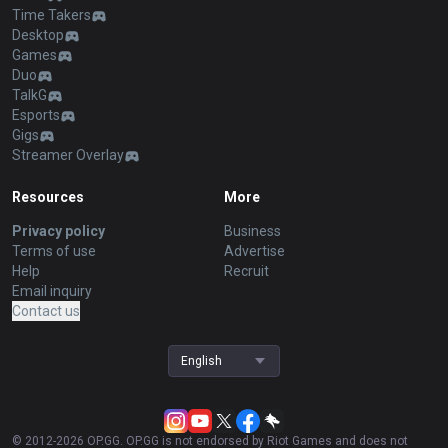
Time Takers
Desktop
Games
Duo
TalkG
Esports
Gigs
Streamer Overlay
Resources
More
Privacy policy
Business
Terms of use
Advertise
Help
Recruit
Email inquiry
Contact us
English
© 2012-
2026
OP.GG. OP.GG is not endorsed by Riot Games and does not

• Assignment: For every line of the data above that contains "Games", copy that line.

• Problem solution:
Games
OP.GG. OP.GG is not endorsed by Riot Games and does not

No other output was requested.